Tika

JVM since1.0.0 Native since1.0.0

Parse documents and extract metadata and text using Apache Tika.

What’s inside

Please refer to the above link for usage and configuration details.

Maven coordinates

Or add the coordinates to your existing project:

<dependency>
    <groupId>org.apache.camel.quarkus</groupId>
    <artifactId>camel-quarkus-tika</artifactId>
</dependency>

Check the User guide for more information about writing Camel Quarkus applications.

Camel Quarkus limitations

Parameters tikaConfig and tikaConfigUri are not available in quarkus camel tika extension. Configuration can be changed only via application.properties.

While you can use any of the available Tika parsers in JVM mode, only some of those are supported in native mode - see the Quarkus Tika guide.

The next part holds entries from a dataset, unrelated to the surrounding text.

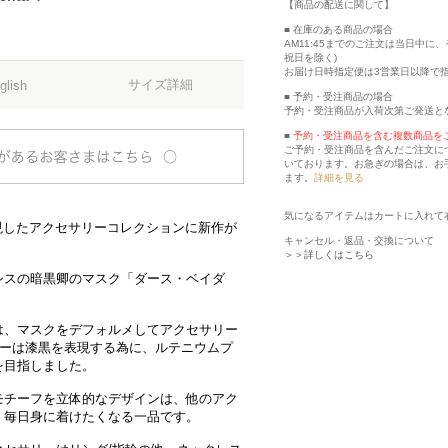
【商品の配送に関して】
■ 在庫のある商品の場合
AM11:45までのご注文は当日中
祝日を除く)
お届け日時指定便は3営業日以降で
サイズ詳細
glish
■ 予約・受注商品の場合
予約・受注商品が入荷次第ご発送と
■
予約・受注商品を含む複数商品を
ご予約・受注商品を含んだご注文に
いております。お急ぎの場合は、お
ます。
詳細を見る
気になるアイテムはカートに入れて
表現したアクセサリーコレクションに新作が
キャンセル・返品・交換について
＞＞詳しくはこちら
シスの暗黒卿のマスク「ダース・ベイダ
は、マスクをデフォルメしてアクセサリー
ラーは漆黒を表現する為に、ルテニウムプ
を目指しました。
モチーフを立体的なデザインは、他のアク
、毎日身に着けたくなる一品です。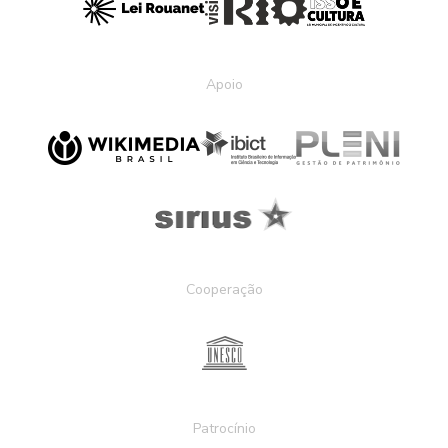
Apoio
Cooperação
Patrocínio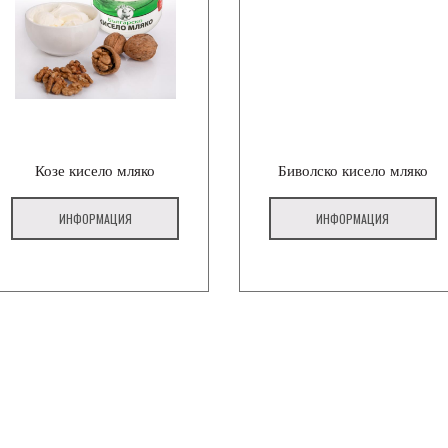
Козе кисело мляко
Биволско кисело мляко
ИНФОРМАЦИЯ
ИНФОРМАЦИЯ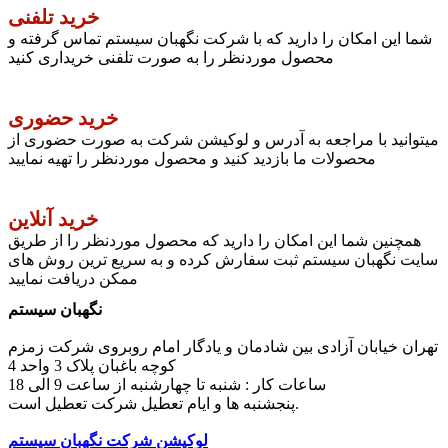
خرید تلفنی
شما این امکان را دارید که با شرکت نگهبان سیستم تماس گرفته و
محصول موردنظر را به صورت تلفنی خریداری کنید
خرید حضوری
میتوانید با مراجعه به آدرس و لوکیشن شرکت به صورت حضوری از
محصولات ما بازدید کنید و محصول موردنظر را تهیه نمایید
خرید آنلاین
همچنین شما این امکان را دارید که محصول موردنظر را از طریق
سایت نگهبان سیستم ثبت سفارش کرده و به سریع ترین روش های
ممکن دریافت نمایید
نگهبان سیستم
تهران خیابان آزادی بین شادمان و یادگار امام روبروی شرکت زمزم
کوچه باغبان پلاک 3 واحد 4
ساعات کار : شنبه تا چهارشنبه از ساعت 9 الی 18
پنجشنبه ها و ایام تعطیل شرکت تعطیل است.
لوکیشن شرکت نگهبان سیستم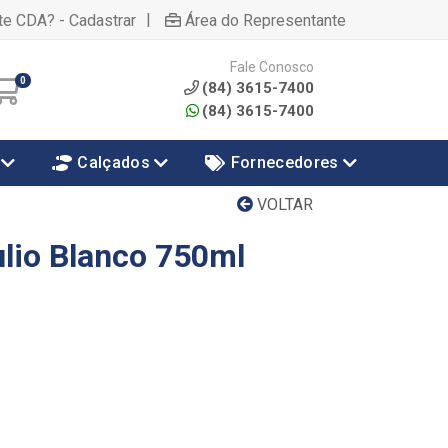
|
te CDA? - Cadastrar
Área do Representante
Fale Conosco
0
(84) 3615-7400
(84) 3615-7400
Calçados
Fornecedores
VOLTAR
ulio Blanco 750ml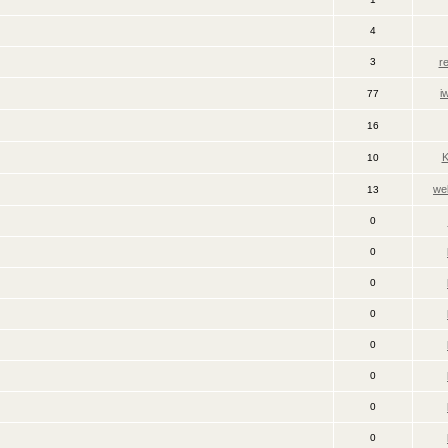
4
3
r
i
77
16
K
10
we
13
0
0
0
0
0
0
0
0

PDF and ODF parsers can not be used both in JVM mode or in the native mode. Pdf extension is suggested for purposes of pdf consumption to avoid a version conflict between Camel and Quarkus-tika extension involving PdfBox dependency.

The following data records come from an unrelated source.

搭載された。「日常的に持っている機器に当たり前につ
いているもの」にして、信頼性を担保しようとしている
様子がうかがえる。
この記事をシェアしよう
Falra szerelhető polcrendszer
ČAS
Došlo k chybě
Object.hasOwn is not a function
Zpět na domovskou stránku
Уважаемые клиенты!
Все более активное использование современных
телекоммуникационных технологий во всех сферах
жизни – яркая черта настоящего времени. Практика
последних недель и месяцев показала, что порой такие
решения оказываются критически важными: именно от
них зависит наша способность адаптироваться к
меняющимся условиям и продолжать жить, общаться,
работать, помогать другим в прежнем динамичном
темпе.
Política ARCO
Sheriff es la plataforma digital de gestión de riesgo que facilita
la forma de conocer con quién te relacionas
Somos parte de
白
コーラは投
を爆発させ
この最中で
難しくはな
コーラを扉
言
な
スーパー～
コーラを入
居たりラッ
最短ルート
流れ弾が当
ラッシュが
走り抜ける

Use of the Tika parser without any configuration will initialize all available parsers. Unfortunately as some of them don’t work in the native mode, the whole execution will fail.

In order to make the Tika parser work in the native mode, selection of parsers for initialization should be used.

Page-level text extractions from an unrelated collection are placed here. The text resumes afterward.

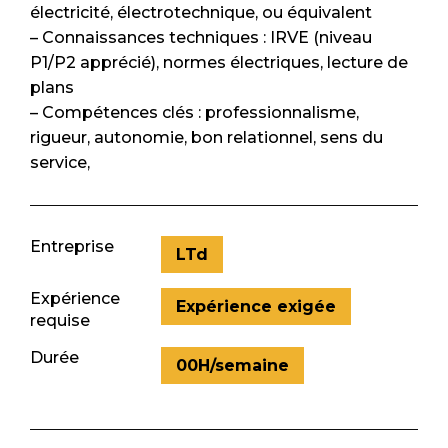
électricité, électrotechnique, ou équivalent
– Connaissances techniques : IRVE (niveau
P1/P2 apprécié), normes électriques, lecture de
plans
– Compétences clés : professionnalisme,
rigueur, autonomie, bon relationnel, sens du
service,
Entreprise
LTd
Expérience
Expérience exigée
requise
Durée
00H/semaine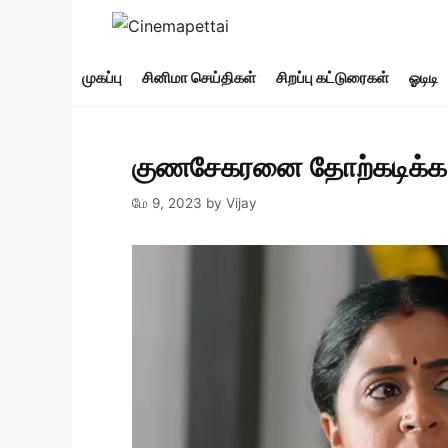
Skip
to
content
முகப்பு
சினிமா செய்திகள்
சிறப்பு கட்டுரைகள்
ஓடிடி
குணசேகரனை தோற்கடிக்க ஜன
மே 9, 2023
by
Vijay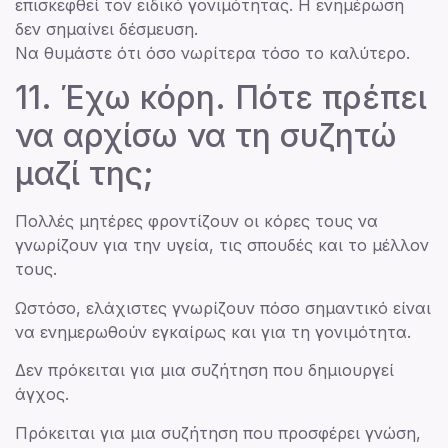
επισκεφθεί τον ειδικό γονιμότητας. Η ενημέρωση
δεν σημαίνει δέσμευση.
Να θυμάστε ότι όσο νωρίτερα τόσο το καλύτερο.
11. Έχω κόρη. Πότε πρέπει
να αρχίσω να τη συζητώ
μαζί της;
Πολλές μητέρες φροντίζουν οι κόρες τους να
γνωρίζουν για την υγεία, τις σπουδές και το μέλλον
τους.
Ωστόσο, ελάχιστες γνωρίζουν πόσο σημαντικό είναι
να ενημερωθούν εγκαίρως και για τη γονιμότητα.
Δεν πρόκειται για μια συζήτηση που δημιουργεί
άγχος.
Πρόκειται για μια συζήτηση που προσφέρει γνώση,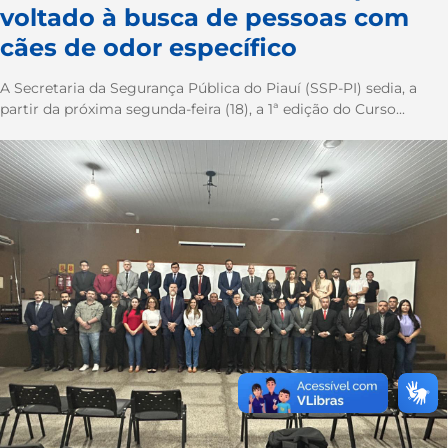
voltado à busca de pessoas com
cães de odor específico
A Secretaria da Segurança Pública do Piauí (SSP-PI) sedia, a
partir da próxima segunda-feira (18), a 1ª edição do Curso...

  • quarkus.tika.parsers Comma separated list of parsers (abbreviations). There are two predefined parsers: pdf and odf.

  • quarkus.tika.parser.* Adds new parser abbreviation to be used with previous property. Value is the full class of the parser.

Example of application.properties:

quarkus.tika.parsers = pdf,odf,office
quarkus.tika.parser.office = org.apache.tika.parser.microsoft.OfficeParser

For more information about selecting parsers see the Quarkus Tika guide.

You may need to add the quarkus-awt extension to build the native image. For more information, see Quarkus Tika guide.